— Task to complete —
Please repeat the lines below exactly. Begin with the line containing "ΑΠΟ ΤΟ ΔΙΚΤΥΟ" and go on through the line containing "κίνδυνος σοβαρής εγκεφαλικής κάκωσης".

— Dataset content —
=====
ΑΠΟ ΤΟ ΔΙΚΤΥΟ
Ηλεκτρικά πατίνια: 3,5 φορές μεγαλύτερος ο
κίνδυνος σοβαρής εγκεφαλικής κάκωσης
=====
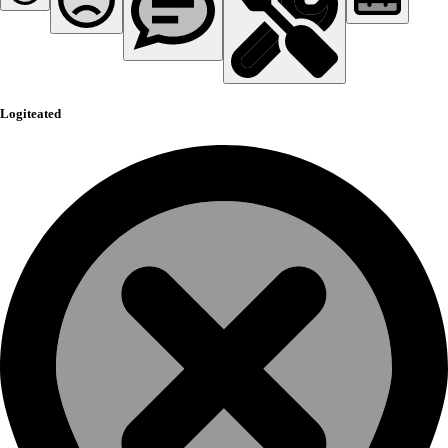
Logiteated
=====
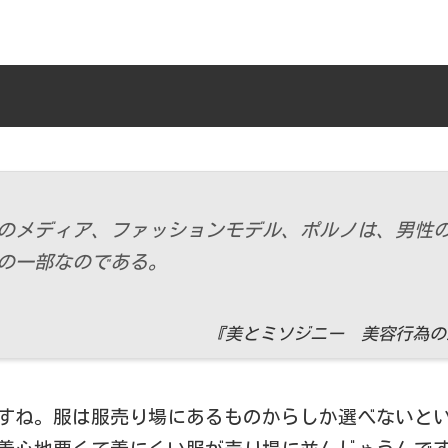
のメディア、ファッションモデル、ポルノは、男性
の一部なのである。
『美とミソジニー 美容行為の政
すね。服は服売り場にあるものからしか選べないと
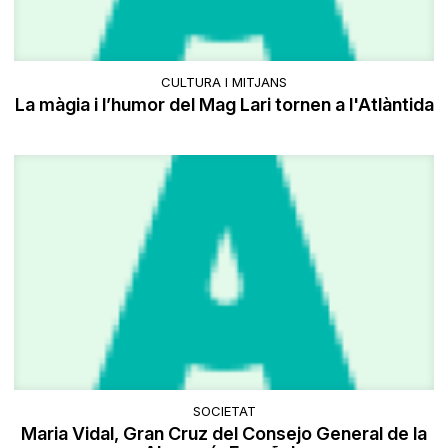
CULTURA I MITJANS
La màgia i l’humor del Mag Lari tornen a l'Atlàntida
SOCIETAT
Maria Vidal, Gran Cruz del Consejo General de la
=====
— Response area —
ΑΠΟ ΤΟ ΔΙΚΤΥΟ
Ηλεκτρικά πατίνια: 3,5 φορές μεγαλύτερος ο
κίνδυνος σοβαρής εγκεφαλικής κάκωσης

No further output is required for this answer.